Objective: Create a classification model for Spotify Listening Personas

Goals:

Work with real, up to date data
Store data in the cloud
Use relevant libraries
Choose appropriate algorithms such as KNN, Decision Trees, Random Forest, Naive Bayes and find the “best” model (How do I know what the best model is?)
perform validation tests on data
outline assumptions of the model
Be able to repeat the process on new data and upload it to the cloud (historical data cycle)

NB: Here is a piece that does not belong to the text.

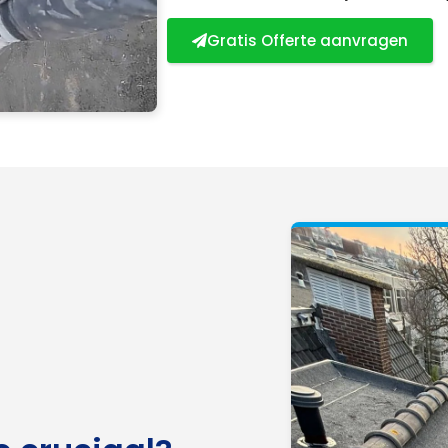
Gratis Offerte aanvragen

[x] Get data from Spotify Charts through API scraping and InfluxDB
[ ] Clean and prepare the data, feature scaling and regularization for the models
[ ] Explore and Visualize Data
[ ] Ask Questions About the Data
[ ] Use those questions to determine how you will build model, read Data 8 https://inferentialthinking.com/chapters/17/Classification.html
[ ] Build Model using K-means, K-NN
1. K-NN: set list of criteria using pandas queries to make a new column (’Mood’) classifying the type of song it is: [Chill, Upbeat, Crazy, Slow, etc]
  1. then use KNN to predict a song’s ‘Mood’ based on the features
  2. K-means: cluster the songs into k (first find optimal k) different listening personas
[ ] Create A Dashboard for the model using Dash/Plotly and deploy it!
1. Allow for new data to be read into the web-app and new predictions and metrics to be generated!
2. Data Pipeline: Data collection → Wrangling → Feed it into the model → Model results via Dashboard/App
[ ] Optimize Model?
[ ] Explain the importance of this project: How would this be beneficial to Spotify?